Marinated chicken skewers – sous vide BBQ
My wife has pulled out the post Christmas diet book so we are eating lean food marinated in butter milk. Chicken skewers were tonight’s little number. Thank you CSIRO at lest the heirloom tomatoes and basil have start so the salad to accompany had some integrity. She had dutifully been down the shops and returned with some lovely fresh thigh fillets a subtle blessing and a packet of skewers. As the afternoon went on my wife cut the chicken up and tossed it in the marinade. At this point I stepped in with my bright ideas.
At the Fine Food Australia 2012 trade show we had a group of Asian chefs that ran two high volume food court restaurants stop past and have a chat about how sous vide might help them speed up turning over those delicious glazed chicken skewers.
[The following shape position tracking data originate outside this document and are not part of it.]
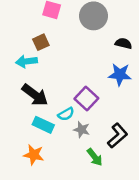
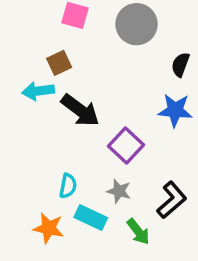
black semicircle: (123, 43) -> (180, 65), turned -84
black arrow: (35, 95) -> (80, 110), moved
cyan semicircle: (66, 114) -> (68, 186), moved, turned -49
cyan rectangle: (43, 125) -> (91, 218), moved

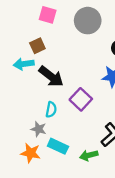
cyan semicircle: (68, 186) -> (51, 110), moved
gray star: (119, 191) -> (39, 129), moved
green arrow: (138, 232) -> (89, 155), turned 114

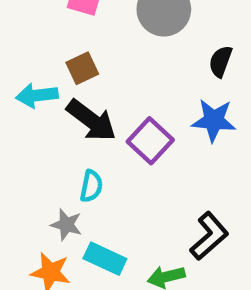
brown square: (37, 46) -> (82, 68), moved
purple square: (81, 99) -> (150, 141), moved

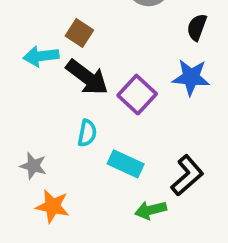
brown square: (82, 68) -> (79, 33), turned -32
gray star: (66, 225) -> (33, 166), moved
cyan rectangle: (105, 259) -> (126, 164), moved

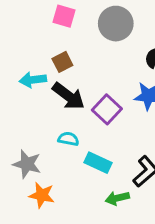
brown square: (79, 33) -> (62, 62), turned 30
cyan semicircle: (87, 133) -> (68, 139), turned -90
gray star: (33, 166) -> (27, 164), size x1.4

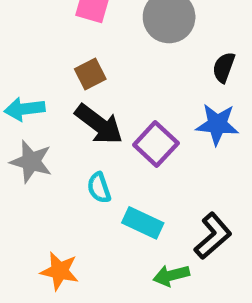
cyan arrow: (33, 80) -> (25, 109), moved
cyan semicircle: (68, 139) -> (99, 188), turned -120
gray star: (27, 164) -> (31, 162), moved

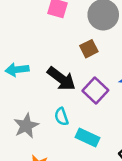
brown square: (90, 74) -> (89, 49), moved
gray star: (31, 162) -> (26, 126), moved, turned 30

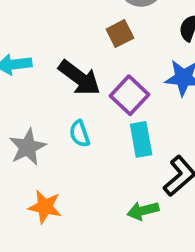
cyan rectangle: (88, 138) -> (141, 139), moved, turned 55

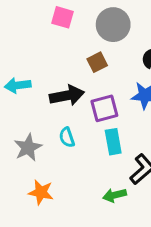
black arrow: (79, 78) -> (67, 95), turned -48
purple square: (130, 95) -> (104, 108), turned 32

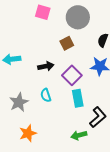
black arrow: (67, 95) -> (46, 66), size x0.7
purple square: (104, 108) -> (72, 75), turned -30
orange star: (41, 192) -> (28, 133), turned -30

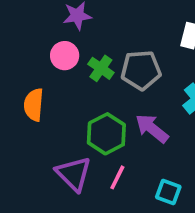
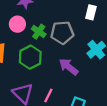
green hexagon: (106, 134) -> (30, 57), moved

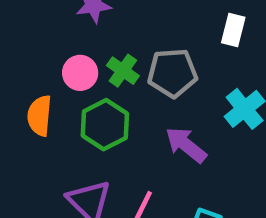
pink circle: (17, 24) -> (80, 73), moved

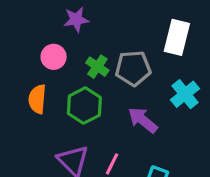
white rectangle: (233, 30) -> (177, 37), size x1.5
pink circle: (80, 73) -> (54, 57), moved

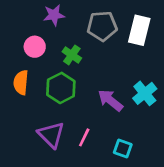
gray pentagon: (133, 68) -> (102, 26), moved
cyan cross: (185, 94) -> (145, 93), moved

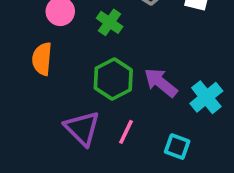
green hexagon: (61, 88) -> (113, 79), moved
cyan cross: (145, 93) -> (206, 97), moved

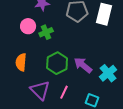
green cross: (110, 22) -> (46, 32), moved, turned 32
orange semicircle: (42, 59) -> (21, 62), moved

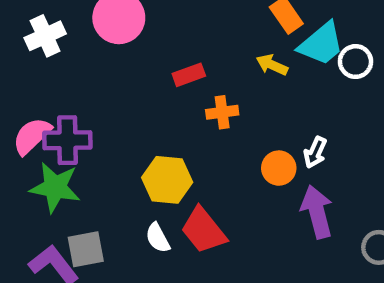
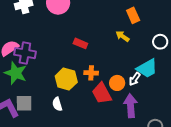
cyan trapezoid: (321, 44) -> (147, 68), moved
red rectangle: (189, 75) -> (80, 43), moved, turned 32
orange cross: (222, 112) -> (91, 73), moved
red trapezoid: (204, 230) -> (102, 93), moved

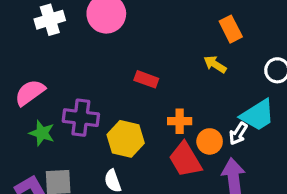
purple cross: (25, 53) -> (81, 118), moved
green star: (16, 73) -> (42, 133), size x0.7
orange cross: (91, 73) -> (180, 121), moved

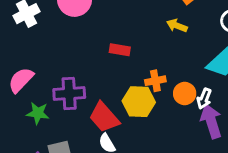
white arrow: (238, 134) -> (204, 99), moved
yellow hexagon: (126, 139) -> (139, 102), moved
red trapezoid: (185, 160) -> (104, 117), moved

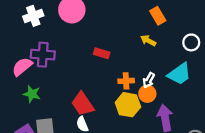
purple cross: (69, 93) -> (43, 55), moved
white arrow: (204, 99) -> (149, 80), moved
yellow hexagon: (139, 102) -> (128, 105), moved

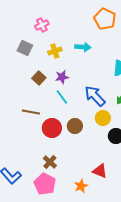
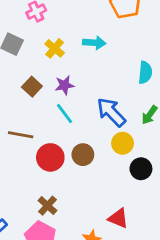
yellow cross: (55, 51) -> (55, 48), turned -32

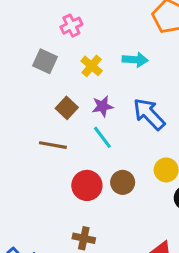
blue arrow: (111, 112) -> (149, 114), moved
brown line: (21, 135) -> (53, 145), moved
brown cross: (48, 206) -> (84, 238), turned -30

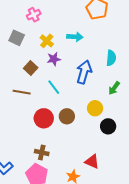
purple star: (102, 106) -> (54, 59), moved
blue arrow: (149, 114) -> (84, 72), turned 60

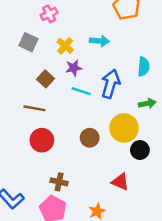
cyan line: (54, 87) -> (81, 91), moved, turned -35
green arrow: (114, 88) -> (147, 103), turned -136
yellow circle: (95, 108) -> (124, 128), size x1.5
red circle: (44, 118) -> (42, 140), moved
red triangle: (92, 162) -> (120, 182), moved

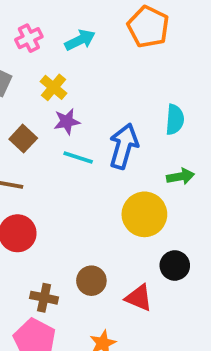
cyan arrow: (99, 41) -> (80, 40), moved, turned -30
brown circle: (90, 138) -> (91, 281), moved
black circle: (140, 150) -> (175, 265), moved

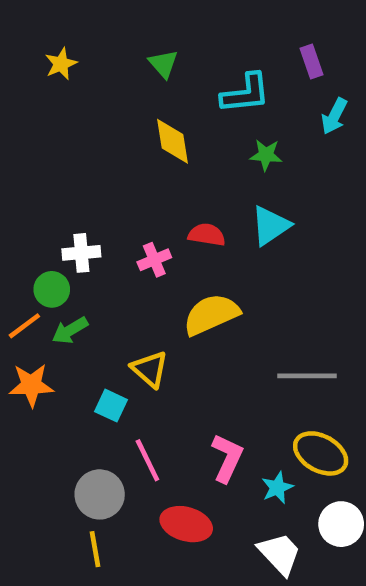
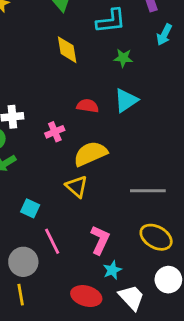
pink cross: (154, 260) -> (55, 132), moved
yellow triangle: (150, 369) -> (77, 187), moved
cyan star: (277, 488) -> (112, 270), moved
red ellipse: (186, 524) -> (86, 296), moved

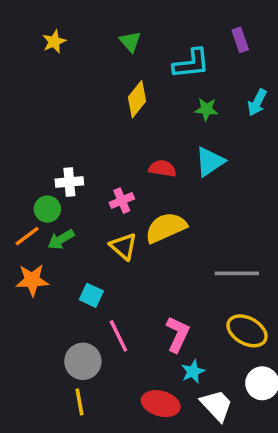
cyan arrow: (164, 35) -> (257, 102), moved
yellow diamond: (67, 50) -> (137, 99), turned 48
yellow triangle: (77, 187) -> (124, 246), moved

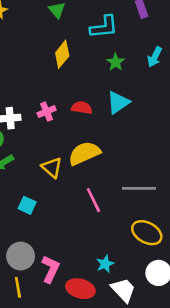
green star: (206, 109) -> (116, 62), turned 30
pink cross: (122, 201) -> (47, 112), moved
pink L-shape: (178, 334) -> (50, 269), moved
pink line: (118, 336) -> (93, 200), moved

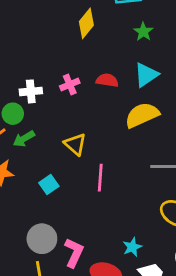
yellow semicircle: (84, 153) -> (142, 115), moved
pink line: (93, 200) -> (100, 178), moved, turned 30
cyan square: (27, 205) -> (49, 185), turned 30

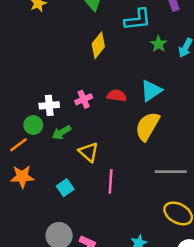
green star: (143, 32) -> (158, 44), moved
yellow semicircle: (142, 115) -> (147, 126), turned -36
green arrow: (24, 139) -> (61, 132), moved

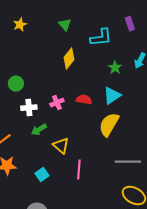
green star: (158, 44) -> (115, 68), moved
green circle: (33, 125) -> (16, 84), moved

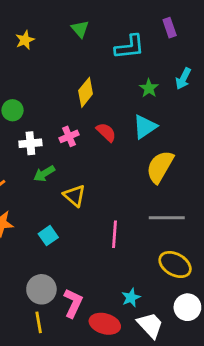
yellow star: (20, 25) -> (25, 40), moved
yellow diamond: (69, 59) -> (86, 92), moved
red semicircle: (84, 100) -> (106, 132), turned 35
yellow semicircle: (109, 125) -> (160, 167), moved
pink line: (79, 170) -> (114, 234), moved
They were already vacuum packaging the skewers when the were made to accelerate the infusion of the marinade. One hour at 70°C in the 28 litre Cambro powered by the ever so accurate Sous Vide Professional – Classic series by Polyscience and their chicken skewers are precooked deliciously tender and ready to power through over the hot yukatori grill and bliss.
Back to topic; I said to my wife lets sous vide the skewers in the marinade for 30 minutes before we BBQ them and see what happens.
The marinade went like this
1 Clove garlic crushed
¼ cup Lemon juice
1 Green chilli, seeded and very finely diced
½ cup of butter milk
400 gm Chicken thigh fillet cut in to cubes
Nice straight froward recipe, I had to trim the skewers down a little to make sure they would fit into the vacuum bag. We threaded the chicken on to the skewers and packed them with all the marinade and sealed them in a single layer.
In to the water bath for thirty minutes at 70°C
Then straight out of the bag on to the barbie.
On the BBQ we just let them color nicely, it only took a few minutes knowing that the chicken was fully cooked through.
Then straight to the plate.
I will work on different marinades over the summer and blog how I go.